> [Available data]:
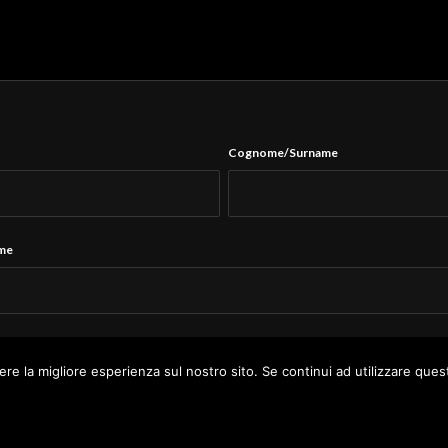
Cognome/Surname
ame
Tel.
*
ere la migliore esperienza sul nostro sito. Se continui ad utilizzare ques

> [Problem to work on]: As you output the material, omit the pictures but alter nothing else.

> [Finished exercise]:
Cognome/Surname
ame
Tel.
*
ere la migliore esperienza sul nostro sito. Se continui ad utilizzare ques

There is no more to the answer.